What does “true breeding” mean?
A true-breeding (pure-breeding) organism produces offspring identical to itself generation after generation when self-fertilised. Tall true-breeding plants are TT — all offspring are tall. Mendel started his experiments with true-breeding lines to ensure his crosses were clean.
Why is the 9:3:3:1 ratio only for dihybrid crosses?
The 9:3:3:1 ratio assumes two independently assorting genes, each with complete dominance, from two heterozygous parents (AaBb × AaBb). Change any condition — add a third gene, link the genes, or introduce incomplete dominance — and the ratio changes. Trihybrid cross (AaBbCc × AaBbCc) gives a 27:9:9:9:3:3:3:1 ratio across 64 total combinations.
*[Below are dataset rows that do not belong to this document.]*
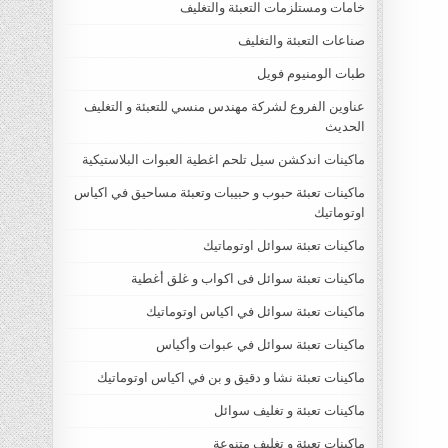
خامات ومستلزمات التعبئة والتغليف
صناعات التعبئة والتغليف
طبات الومنيوم فويل
عناوين الفروع لشركة مهندس منسي للتعبئة و التغليف
الحديث
ماكينات اندكشن سيل تلحم اغطية العبوات البلاستيكية
ماكينات تعبئة حبوب و حبيبات وتعبئة مساحيق في اكياس
اوتوماتيك
ماكينات تعبئة سوائل اوتوماتيك
ماكينات تعبئة سوائل فى اكواب و غلق أغطية
ماكينات تعبئة سوائل في اكياس اوتوماتيك
ماكينات تعبئة سوائل في عبوات وأكياس
ماكينات تعبئة نشا و دقيق و بن في اكياس اوتوماتيك
ماكينات تعبئة و تغليف سوائل
ماكينات تعبئة و تغليف متنوعة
Is Mendel’s Law of Independent Assortment always valid?
No. It holds only for genes on different (non-homologous) chromosomes or genes very far apart on the same chromosome. Genes physically close together on the same chromosome are linked and tend to be inherited together, violating independent assortment. Morgan’s work on Drosophila demonstrated this — it’s covered in Class 12.